Page images and extracted text:
--- START ---

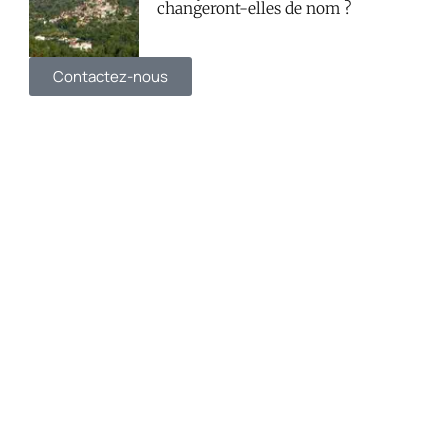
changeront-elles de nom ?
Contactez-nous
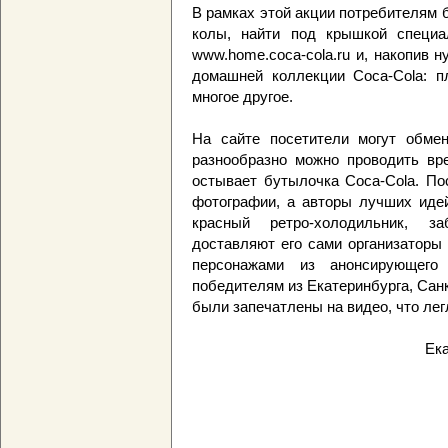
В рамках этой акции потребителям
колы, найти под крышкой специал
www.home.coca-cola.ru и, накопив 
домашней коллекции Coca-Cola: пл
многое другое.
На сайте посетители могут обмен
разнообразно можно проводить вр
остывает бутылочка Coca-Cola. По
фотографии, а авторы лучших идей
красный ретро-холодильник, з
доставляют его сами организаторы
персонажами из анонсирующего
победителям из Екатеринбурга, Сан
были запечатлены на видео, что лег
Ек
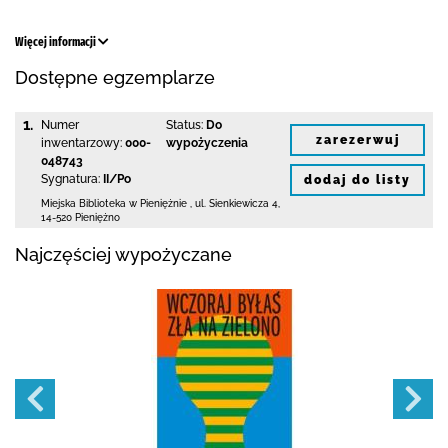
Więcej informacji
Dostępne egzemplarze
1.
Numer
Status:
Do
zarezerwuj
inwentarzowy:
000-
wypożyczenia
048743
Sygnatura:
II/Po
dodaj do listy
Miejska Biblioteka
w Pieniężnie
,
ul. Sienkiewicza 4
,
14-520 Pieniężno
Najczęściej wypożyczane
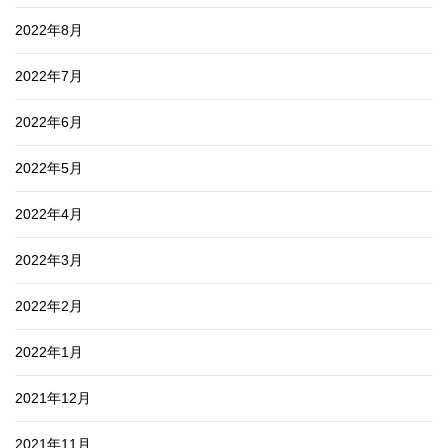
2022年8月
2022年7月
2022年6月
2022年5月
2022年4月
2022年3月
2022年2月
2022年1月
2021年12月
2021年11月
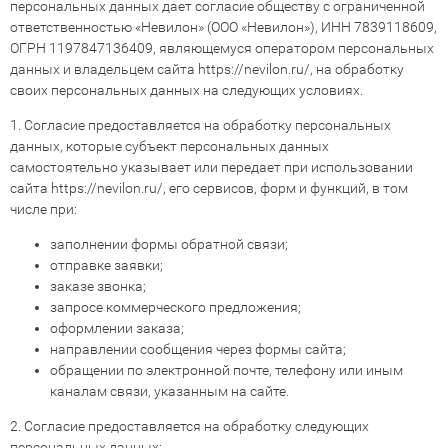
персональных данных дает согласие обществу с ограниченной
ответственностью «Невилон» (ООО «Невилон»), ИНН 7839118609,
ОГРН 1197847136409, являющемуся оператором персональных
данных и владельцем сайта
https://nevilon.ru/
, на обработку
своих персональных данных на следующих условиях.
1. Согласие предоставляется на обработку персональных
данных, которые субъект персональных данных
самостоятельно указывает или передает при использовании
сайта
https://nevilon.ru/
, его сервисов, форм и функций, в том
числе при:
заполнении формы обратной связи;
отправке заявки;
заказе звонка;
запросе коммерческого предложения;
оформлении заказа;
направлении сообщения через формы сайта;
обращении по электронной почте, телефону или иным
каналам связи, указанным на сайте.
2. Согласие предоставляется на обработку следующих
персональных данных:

--- END ---

■ **Requirement**: Write out the records once more, exactly as they stand, with no images.

■ **Exercise answer**:
changeront-elles de nom ?
Contactez-nous
В рамках этой акции потребителям
колы, найти под крышкой специал
www.home.coca-cola.ru и, накопив 
домашней коллекции Coca-Cola: пл
многое другое.
На сайте посетители могут обмен
разнообразно можно проводить вр
остывает бутылочка Coca-Cola. По
фотографии, а авторы лучших идей
красный ретро-холодильник, з
доставляют его сами организаторы
персонажами из анонсирующего
победителям из Екатеринбурга, Сан
были запечатлены на видео, что лег
Ек
Więcej informacji
Dostępne egzemplarze
1.
Numer
Status:
Do
zarezerwuj
inwentarzowy:
000-
wypożyczenia
048743
Sygnatura:
II/Po
dodaj do listy
Miejska Biblioteka
w Pieniężnie
,
ul. Sienkiewicza 4
,
14-520 Pieniężno
Najczęściej wypożyczane
2022年8月
2022年7月
2022年6月
2022年5月
2022年4月
2022年3月
2022年2月
2022年1月
2021年12月
2021年11月
персональных данных дает согласие обществу с ограниченной
ответственностью «Невилон» (ООО «Невилон»), ИНН 7839118609,
ОГРН 1197847136409, являющемуся оператором персональных
данных и владельцем сайта
https://nevilon.ru/
, на обработку
своих персональных данных на следующих условиях.
1. Согласие предоставляется на обработку персональных
данных, которые субъект персональных данных
самостоятельно указывает или передает при использовании
сайта
https://nevilon.ru/
, его сервисов, форм и функций, в том
числе при:
заполнении формы обратной связи;
отправке заявки;
заказе звонка;
запросе коммерческого предложения;
оформлении заказа;
направлении сообщения через формы сайта;
обращении по электронной почте, телефону или иным
каналам связи, указанным на сайте.
2. Согласие предоставляется на обработку следующих
персональных данных:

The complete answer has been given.